Trust me, it's far easier to keep your current employees around than it is to find new ones. So what is it, exactly, that keeps employees with their current employers?
1. Culture fit. Don't underestimate the power that company culture can have in attracting and retaining top talent. A highly talented worker in a niche position at a valuable, well-paying firm may still be dissatisfied if their own goals, values, and personality traits don't mesh with the other staff members or the brand overall. Likewise, a tight culture fit could potentially make up for a number of shortfalls in an employment arrangement. There's no right or wrong way to build a company culture; you just have to be consistent, and you have to find candidates who can strengthen that culture over time.
2. Money. In an ideal society, we would all work at jobs we love for free, and it wouldn't feel like work. Unfortunately, this is a world driven by monetary exchanges, personal needs, and working sacrifices to obtain those needs. Because of that, money is still an important factor in employee retention. If an employee feels like he/she isn't making as much as he/she is worth, he/she will be tempted to leave in favor of a more profitable role somewhere else. This isn't always the case; some benefits and working conditions can make up for a lower salary, but salary is still an important considering factor.
3. Responsibilities. The type of responsibilities your employees have can also have a bearing on their willingness to continue working for you. For the most part, this comes down to a level of appropriateness. For example, if you hire someone to take on a high-level strategic planning role, it may be insulting or burdensome to assign them entry-level data entry tasks regularly. It may also be inappropriate to assign someone consistent responsibilities outside the realm of his/her expertise. Doing so occasionally is no problem, but over time, this consistent pattern could lead to extreme dissatisfaction.
4. Challenges. Employees also need to feel challenged if they're going to stay somewhere, though striking this balance can be difficult as a manager and employer. You need to give your employees tasks and projects that are too difficult to breeze through, forcing them to think and develop new abilities, but not so difficult that they're overly stressful or intimidating. You also need to give them enough work to stay busy, but not so much that it's impossibly burdensome. If you're ever in doubt, take a moment to collect feedback from your team members; they'll let you know what the balance is like at the moment.
5. Growth opportunities. Employees also want growth opportunities, no matter how those may fit into your company.

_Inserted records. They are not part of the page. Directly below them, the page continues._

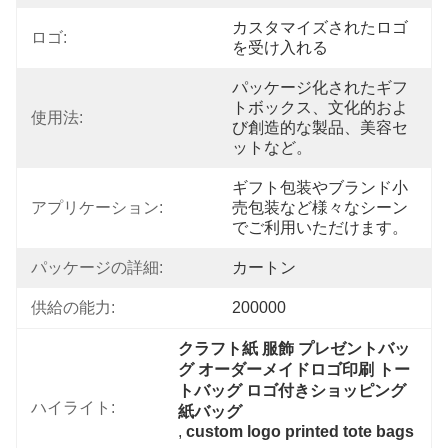
カスタマイズされたロゴ
ロゴ:
を受け入れる
パッケージ化されたギフ
トボックス、文化的およ
使用法:
び創造的な製品、美容セ
ットなど。
ギフト包装やブランド小
アプリケーション:
売包装など様々なシーン
でご利用いただけます。
パッケージの詳細:
カートン
供給の能力:
200000
クラフト紙 服飾 プレゼントバッ
グ オーダーメイドロゴ印刷 トー
トバッグ ロゴ付きショッピング
ハイライト:
紙バッグ
, 
custom logo printed tote bags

As a straightforward example, you could give your employees a path to growth by giving them potential lines for promotion and upward momentum within your company. This is a kind of internal, organization-based development. But you could also give your employees personal growth opportunities by giving them access to more classes, training seminars, or even personal branding opportunities. As long as your employees feel like they're making steady, measurable progress in a direction that's consistent with their goals, they'll have a good reason to stick around with you indefinitely.

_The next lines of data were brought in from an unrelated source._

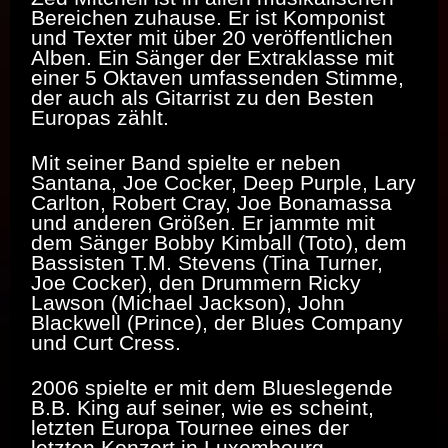
Bereichen zuhause. Er ist Komponist
und Texter mit über 20 veröffentlichen
Alben. Ein Sänger der Extraklasse mit
einer 5 Oktaven umfassenden Stimme,
der auch als Gitarrist zu den Besten
Europas zählt.
Mit seiner Band spielte er neben
Santana, Joe Cocker, Deep Purple, Lary
Carlton, Robert Cray, Joe Bonamassa
und anderen Größen. Er jammte mit
dem Sänger Bobby Kimball (Toto), dem
Bassisten T.M. Stevens (Tina Turner,
Joe Cocker), den Drummern Ricky
Lawson (Michael Jackson), John
Blackwell (Prince), der Blues Company
und Curt Cress.
2006 spielte er mit dem Blueslegende
B.B. King auf seiner, wie es scheint,
letzten Europa Tournee eines der
letzten Konzert in Luxembourg.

6. Rewards and recognition. Even the most independent employees want a bit of recognition every once in a while. Going out of your way to congratulate an employee on a job well done or celebrating a team victory as a group can have a massive impact on morale, and be a nice reminder to your employees of why they stick around in the first place. These actions let them know they're appreciated, and give them a chance to relish in their accomplishments. They also don't have to be grand gestures; sometimes, even a pat on the back is enough to make an impact.

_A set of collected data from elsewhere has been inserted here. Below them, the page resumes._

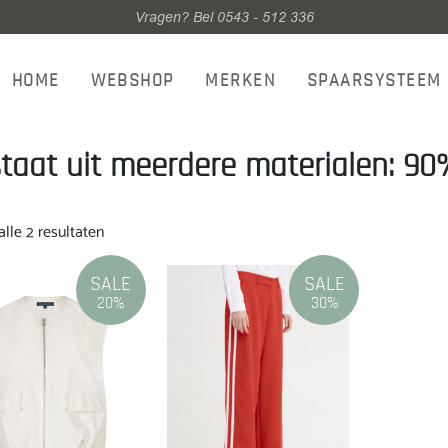
Vragen? Bel 0543 - 512 336
HOME
WEBSHOP
MERKEN
SPAARSYSTEEM
taat uit meerdere materialen: 90
Gesorteerd
lle 2 resultaten
op
nieuwste
SALE
SALE
20%
30%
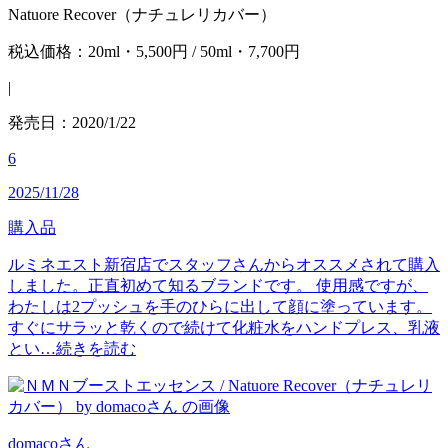
Natuore Recover（ナチュレリカバー）
税込価格：20ml・5,500円 / 50ml・7,700円
|
発売日：2020/1/22
6
2025/11/28
購入品
ルミネエスト新宿店でスタッフさんからオススメされて購入
しました。正直初めて知るブランドです。 使用感ですが、
わたしは2プッシュを手のひらに出して顔に塗っています。
すぐにサラッと乾くので続けて化粧水をハンドプレス、乳液
とい…
続きを読む
domaco
さん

7. Flexibility and personal time. Employees also like working for companies that are flexible enough to respect their personal time and their own personal wants and needs. Giving your workers days off without hassle, letting them occasionally leave early or show up late, and giving them flexibility on certain deadlines can demonstrate that you truly care about your employees. Not all employers do this, and employees know that, so if you can offer this level of flexibility, they'll be more inclined to stay with you in the long term.
In a world where half of all employees are either dissatisfied or open to leaving, these seven guiding principles are too important to ignore. Your business may not be able to offer everything; for example, a small business may not have the budget to pay top talent what they deserve, but you can make up for that in other areas. Get to know your employees' needs individually, and do what you can to meet them. Good workers are hard to find, and it's worth the extra effort of keeping those valuable assets around.